Young Ary was ahead of the curve. Now, Melbourne Laureate Professor at the University of Melbourne School of BioSciences, and a past president of the Australian Entomological Society, Professor Hoffmann works on integrated pest controls, including bacterial parasites, to block the spread of viruses.
“We can’t rely on broad-spectrum pesticides anymore,” he says. “They’re not selective. You’re not just killing one particular pest but a lot of different insects – also the many parasitoid wasps and the beetles that can potentially control the pests. There’s a whole lot of good guys out there.
“We need to change our thinking and come up with new ways of doing it. But those new ways have to make economic sense, and therein lies the challenge, because people want to pay less for their loaf of bread, not more.”
Dr Rachel Carey
One of the attractions that enticed Rachel Carey, when she moved to Melbourne from England 20 years ago, was the city’s famed food culture. Now, she is protecting and enhancing that aspect of her adopted home.

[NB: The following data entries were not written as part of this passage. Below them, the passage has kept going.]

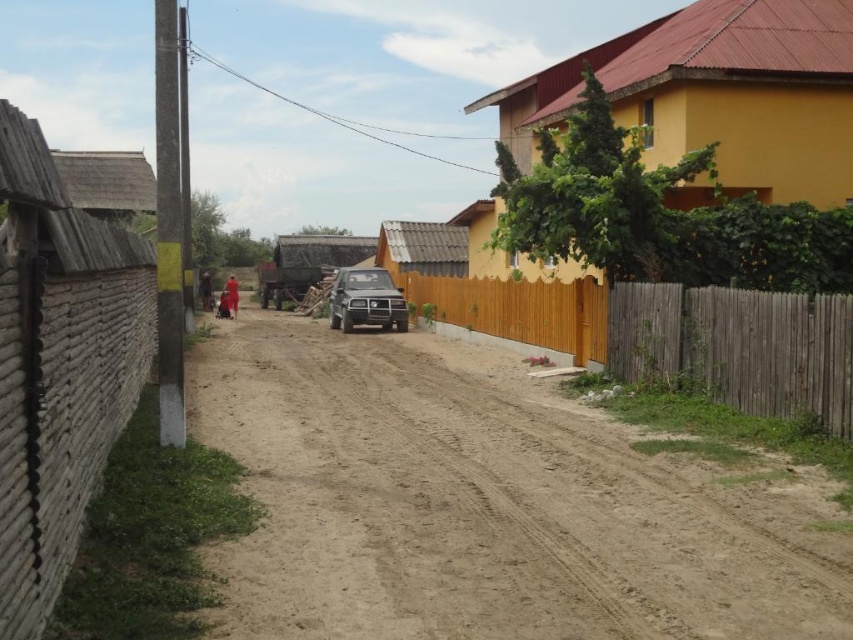 Where is `brown wooden fence at right`? This screenshot has height=640, width=853. brown wooden fence at right is located at coordinates (738, 348).

Does brown wooden fence at right come in front of satin black suv at center?

Yes, it is.

Locate an element on the screen. This screenshot has width=853, height=640. brown wooden fence at right is located at coordinates (738, 348).

Is brown sandy dirt track at center in front of brown wooden fence at right?

Yes, it is.

Can you confirm if brown sandy dirt track at center is positioned to the right of brown wooden fence at right?

Incorrect, brown sandy dirt track at center is not on the right side of brown wooden fence at right.

Measure the distance between brown sandy dirt track at center and camera.

They are 5.15 meters apart.

At what (x,y) coordinates should I click in order to perform the action: click on brown sandy dirt track at center. Please return your answer as a coordinate pair (x, y). The width and height of the screenshot is (853, 640). Looking at the image, I should click on (485, 504).

Is brown sandy dirt track at center to the left of satin black suv at center from the viewer's perspective?

No, brown sandy dirt track at center is not to the left of satin black suv at center.

What do you see at coordinates (485, 504) in the screenshot? I see `brown sandy dirt track at center` at bounding box center [485, 504].

In order to click on brown sandy dirt track at center in this screenshot , I will do `click(485, 504)`. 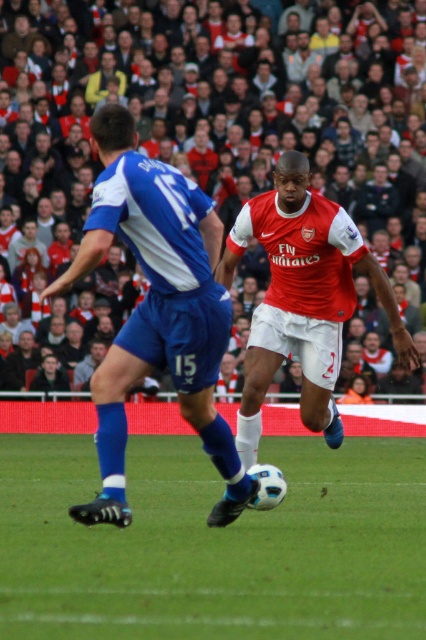 Which is below, red fabric crowd at upper center or blue fabric shorts at left?

blue fabric shorts at left is lower down.

Who is taller, red fabric crowd at upper center or blue fabric shorts at left?

Standing taller between the two is red fabric crowd at upper center.

Is point (60, 72) positioned in front of point (163, 269)?

No.

Locate an element on the screen. The height and width of the screenshot is (640, 426). red fabric crowd at upper center is located at coordinates (219, 84).

Can you confirm if green grass at center is wider than blue fabric shorts at left?

Yes.

Between green grass at center and blue fabric shorts at left, which one has more height?

With more height is blue fabric shorts at left.

Where is `green grass at center`? The width and height of the screenshot is (426, 640). green grass at center is located at coordinates (215, 545).

Image resolution: width=426 pixels, height=640 pixels. Identify the location of green grass at center. (215, 545).

Can you confirm if green grass at center is wider than red fabric crowd at upper center?

Incorrect, green grass at center's width does not surpass red fabric crowd at upper center's.

Is green grass at center smaller than red fabric crowd at upper center?

Correct, green grass at center occupies less space than red fabric crowd at upper center.

The width and height of the screenshot is (426, 640). What do you see at coordinates (215, 545) in the screenshot?
I see `green grass at center` at bounding box center [215, 545].

Where is `green grass at center`? This screenshot has width=426, height=640. green grass at center is located at coordinates (215, 545). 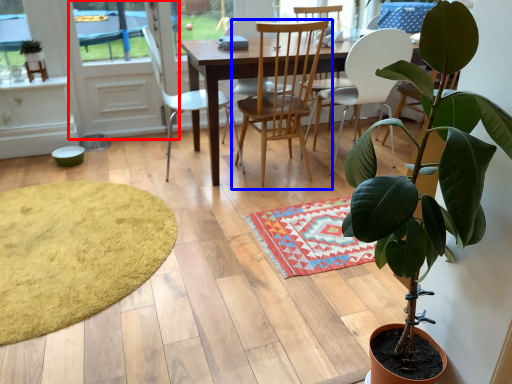 Question: Which point is closer to the camera, screen door (highlighted by a red box) or chair (highlighted by a blue box)?

Choices:
 (A) screen door
 (B) chair

Answer: (B) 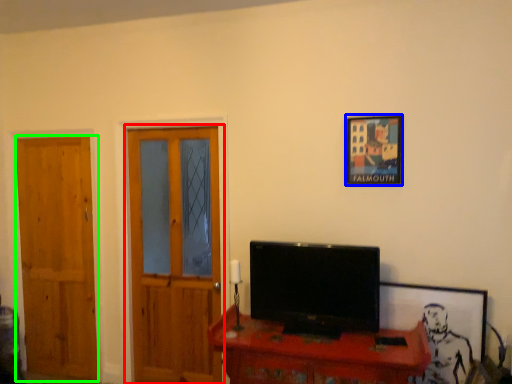 Question: Which object is the farthest from door (highlighted by a red box)? Choose among these: picture frame (highlighted by a blue box) or door (highlighted by a green box).

Choices:
 (A) picture frame
 (B) door

Answer: (A) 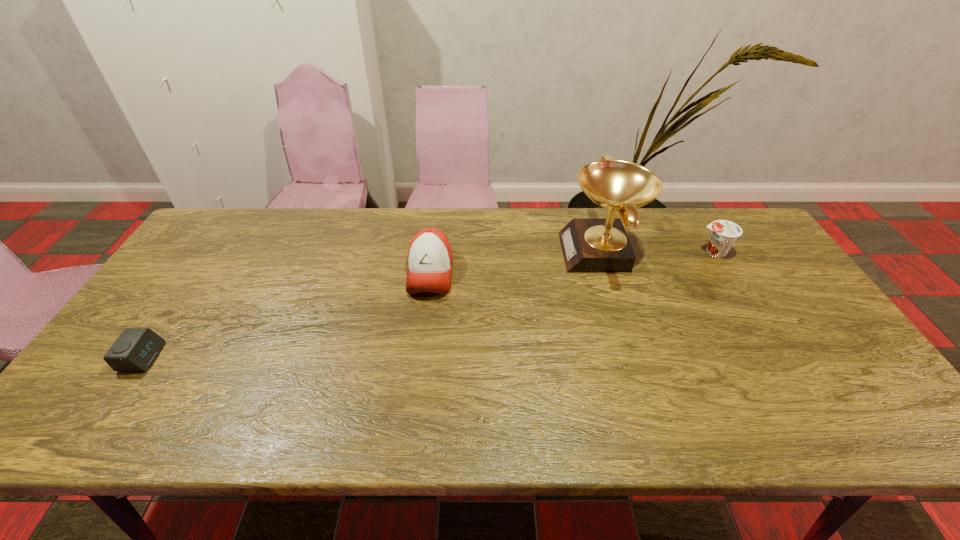 At what (x,y) coordinates should I click in order to perform the action: click on vacant region located 0.240m on the front-facing side of the award. Please return your answer as a coordinate pair (x, y). This screenshot has width=960, height=540. Looking at the image, I should click on (486, 253).

Locate an element on the screen. This screenshot has width=960, height=540. vacant space located on the front-facing side of the third shortest object is located at coordinates (414, 407).

Locate an element on the screen. blank space located on the front of the third tallest object is located at coordinates (765, 338).

Locate an element on the screen. The image size is (960, 540). free point located on the front-facing side of the nearest object is located at coordinates (295, 357).

Locate an element on the screen. This screenshot has height=540, width=960. award present at the far edge is located at coordinates (590, 245).

In order to click on baseball cap situated at the far edge in this screenshot , I will do `click(430, 257)`.

Locate an element on the screen. This screenshot has height=540, width=960. yogurt located at the far edge is located at coordinates (724, 233).

This screenshot has width=960, height=540. Identify the location of object positioned at the left edge. (136, 349).

Locate an element on the screen. object that is at the right edge is located at coordinates (724, 233).

Image resolution: width=960 pixels, height=540 pixels. What are the coordinates of `object that is at the far right corner` in the screenshot? It's located at (724, 233). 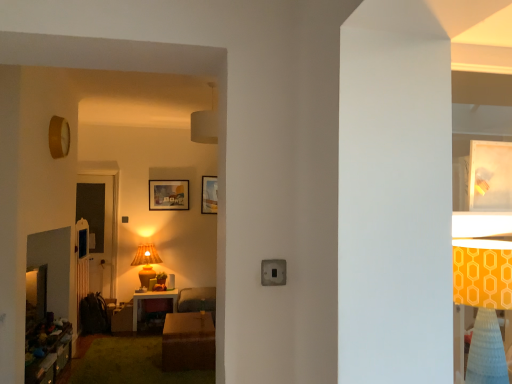 Where is `metallic silver light switch at center`? metallic silver light switch at center is located at coordinates (273, 272).

How much space does matte wooden picture frame at upper center, positioned as the first picture frame in back-to-front order, occupy horizontally?

matte wooden picture frame at upper center, positioned as the first picture frame in back-to-front order, is 1.31 inches wide.

What is the approximate height of matte wooden picture frame at center, which is counted as the third picture frame, starting from the right?

The height of matte wooden picture frame at center, which is counted as the third picture frame, starting from the right, is 17.24 inches.

Locate an element on the screen. orange fabric lampshade at right is located at coordinates (484, 306).

Locate an element on the screen. This screenshot has width=512, height=384. dark glass door at left is located at coordinates (100, 227).

From the image's perspective, between brown wooden table at center, the 2th table viewed from the left, and dark glass door at left, which one is located above?

dark glass door at left appears higher in the image.

Which of these two, brown wooden table at center, the 1th table in the right-to-left sequence, or dark glass door at left, is thinner?

dark glass door at left.

Who is taller, brown wooden table at center, the first table in the front-to-back sequence, or dark glass door at left?

Standing taller between the two is dark glass door at left.

Between orange fabric lampshade at right and dark glass door at left, which one appears on the right side from the viewer's perspective?

orange fabric lampshade at right is more to the right.

From a real-world perspective, which is physically above, orange fabric lampshade at right or dark glass door at left?

In real-world perspective, orange fabric lampshade at right is above.

Is orange fabric lampshade at right smaller than dark glass door at left?

Yes.

How many degrees apart are the facing directions of orange fabric lampshade at right and dark glass door at left?

There is a 0.000347-degree angle between the facing directions of orange fabric lampshade at right and dark glass door at left.

Is matte wooden table at center, which is counted as the 1th table, starting from the back, not near matte wooden picture frame at center, the 2th picture frame positioned from the front?

Yes.

Considering the positions of point (151, 293) and point (188, 200), is point (151, 293) closer or farther from the camera than point (188, 200)?

Point (151, 293) is positioned closer to the camera compared to point (188, 200).

Which object is further away from the camera, matte wooden table at center, which appears as the 1th table when viewed from the left, or matte wooden picture frame at center, which is the 2th picture frame from back to front?

matte wooden picture frame at center, which is the 2th picture frame from back to front, is more distant.

Between matte wooden table at center, which is counted as the 1th table, starting from the back, and matte wooden picture frame at center, which is the 2th picture frame from back to front, which one has smaller width?

With smaller width is matte wooden picture frame at center, which is the 2th picture frame from back to front.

A lecturer in food systems at Dookie, Dr Carey was the lead author of Roadmap for a Resilient and Sustainable Melbourne Foodbowl, which outlines the keys – including recycling water and organic waste, and protection of inner farmland viability – to ensuring the fertile fringe continues to provide some of Melbourne’s fresh food needs.
Originally working in the field of human-centred design, Dr Carey combined her experience and passion for good food to collaboratively designing food systems that are healthy and sustainable, while designing policy to support that.
“I think we’re not really aware of how dependent Melbourne’s food culture is on the quality of fresh food that’s grown around the city,” she says. “I’d like to think future generations will be able to source that same quality of food.
“The consequence of not protecting these areas is we lose our supply of fresh, local food. As we become more dependent on more distant sources of food, we’ll have a less resilient food supply.”
Associate Professor Alex Johnson
Alex Johnson’s interest in plants bloomed early. As a child in Washington DC, he would follow his mother around the backyard helping her plant flowers and vegetables, although his habit of digging them up to see how they were progressing could be annoying.
An interest in human health almost took him to medicine, but he realised he was more attuned to plant biology. At Virginia Tech in the early years of commercialisation of genetically modified crops in the US, he realised he could combine the two, studying how biotechnology could be used to make healthier foods.
Now at the University of Melbourne’s School of BioSciences, Dr Johnson and his team are utilising a wide range of biotech strategies to biofortify rice and wheat with essential vitamins and minerals.
Dr Johnson says there is still resistance to GM foods, but believes it is waning. “We’ve now had 23 years of commercialised GM crops. People ask how many GM meals have been consumed and it’s trillions, and not a single health incident from any of them.
“The papaya industry in Hawaii was wiped out by virus decades ago and the only way back was GM. I was in Hawaii recently and made a point of eating a lot of GM papaya. It was delicious.”